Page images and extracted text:
◇ ◇ ◇ ◇
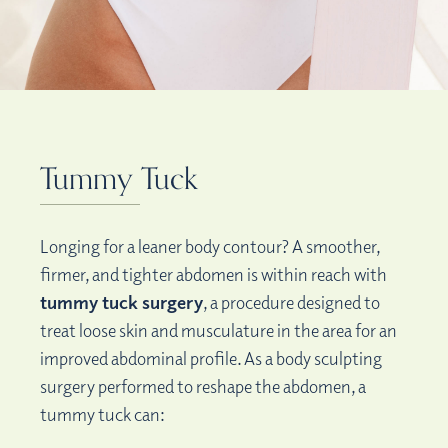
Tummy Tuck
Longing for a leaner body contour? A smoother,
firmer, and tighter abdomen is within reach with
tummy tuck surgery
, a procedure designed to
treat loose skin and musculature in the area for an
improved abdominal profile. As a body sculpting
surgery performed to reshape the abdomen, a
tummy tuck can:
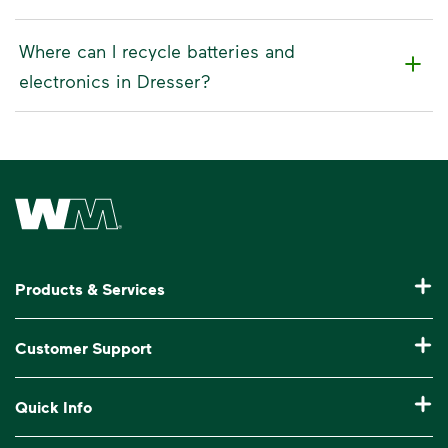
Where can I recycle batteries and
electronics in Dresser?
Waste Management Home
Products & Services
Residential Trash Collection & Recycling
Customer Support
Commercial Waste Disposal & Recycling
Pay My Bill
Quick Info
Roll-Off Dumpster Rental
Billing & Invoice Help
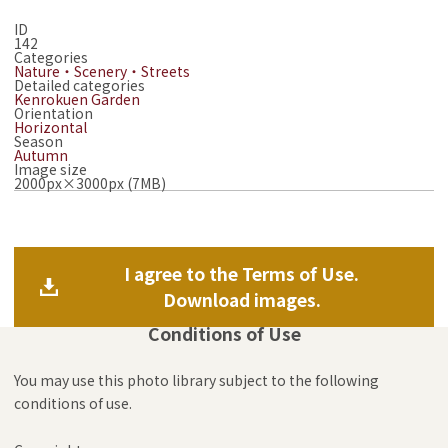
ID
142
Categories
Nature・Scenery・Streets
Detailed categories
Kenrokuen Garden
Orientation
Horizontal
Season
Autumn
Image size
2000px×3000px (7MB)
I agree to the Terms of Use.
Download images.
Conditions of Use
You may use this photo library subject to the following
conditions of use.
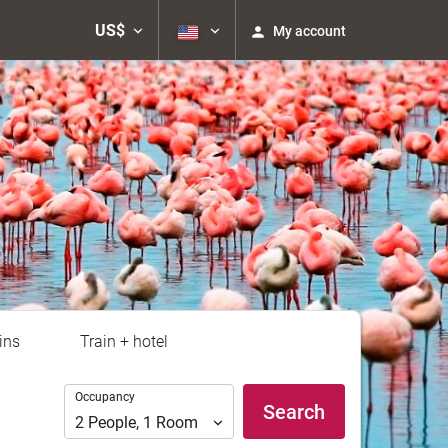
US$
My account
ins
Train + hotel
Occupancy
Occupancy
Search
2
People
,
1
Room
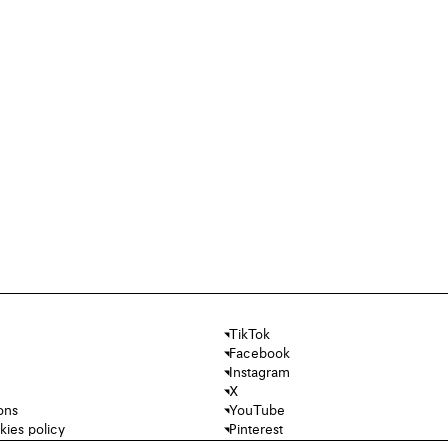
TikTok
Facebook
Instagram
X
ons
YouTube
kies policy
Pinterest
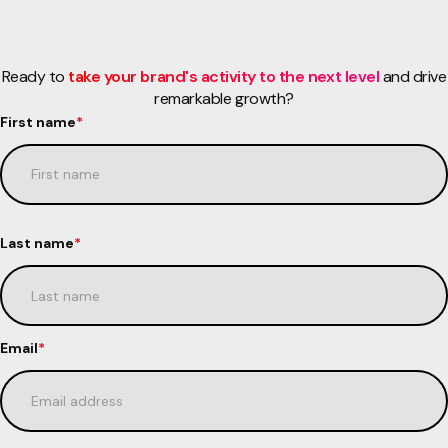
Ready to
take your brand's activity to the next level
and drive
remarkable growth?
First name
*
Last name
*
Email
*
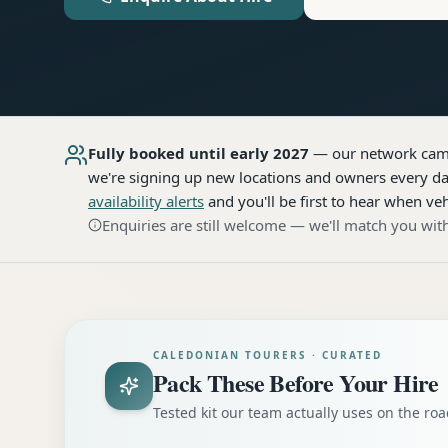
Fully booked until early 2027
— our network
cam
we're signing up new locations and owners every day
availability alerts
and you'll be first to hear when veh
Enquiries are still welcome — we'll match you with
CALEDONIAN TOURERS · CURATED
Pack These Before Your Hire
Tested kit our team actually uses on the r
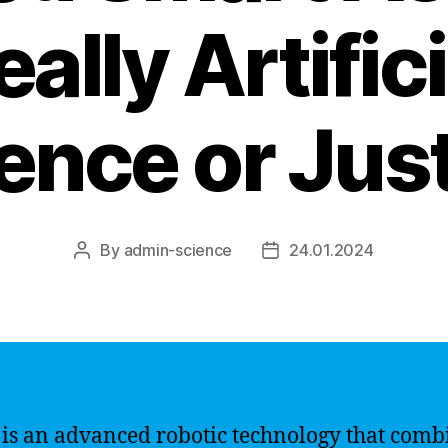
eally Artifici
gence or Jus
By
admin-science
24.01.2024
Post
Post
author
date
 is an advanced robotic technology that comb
◇ ◇ ◇ ◇
◆ Your objective:
Hand back the exact lines from the start of the entries to the line with "gence or Jus", both ends kept and pictures left out.

◆ Result for this exercise:
Tummy Tuck
Longing for a leaner body contour? A smoother,
firmer, and tighter abdomen is within reach with
tummy tuck surgery
, a procedure designed to
treat loose skin and musculature in the area for an
improved abdominal profile. As a body sculpting
surgery performed to reshape the abdomen, a
tummy tuck can:
Where can I recycle batteries and
electronics in Dresser?
Waste Management Home
Products & Services
Residential Trash Collection & Recycling
Customer Support
Commercial Waste Disposal & Recycling
Pay My Bill
Quick Info
Roll-Off Dumpster Rental
Billing & Invoice Help
ID
142
Categories
Nature・Scenery・Streets
Detailed categories
Kenrokuen Garden
Orientation
Horizontal
Season
Autumn
Image size
2000px×3000px (7MB)
I agree to the Terms of Use.
Download images.
Conditions of Use
You may use this photo library subject to the following
conditions of use.
US$
My account
ins
Train + hotel
Occupancy
Occupancy
Search
2
People
,
1
Room
TikTok
Facebook
Instagram
X
ons
YouTube
kies policy
Pinterest
Ready to
take your brand's activity to the next level
and drive
remarkable growth?
First name
*
Last name
*
Email
*
Fully booked until early 2027
— our network
cam
we're signing up new locations and owners every day
availability alerts
and you'll be first to hear when veh
Enquiries are still welcome — we'll match you with
CALEDONIAN TOURERS · CURATED
Pack These Before Your Hire
Tested kit our team actually uses on the r
eally Artifici
gence or Jus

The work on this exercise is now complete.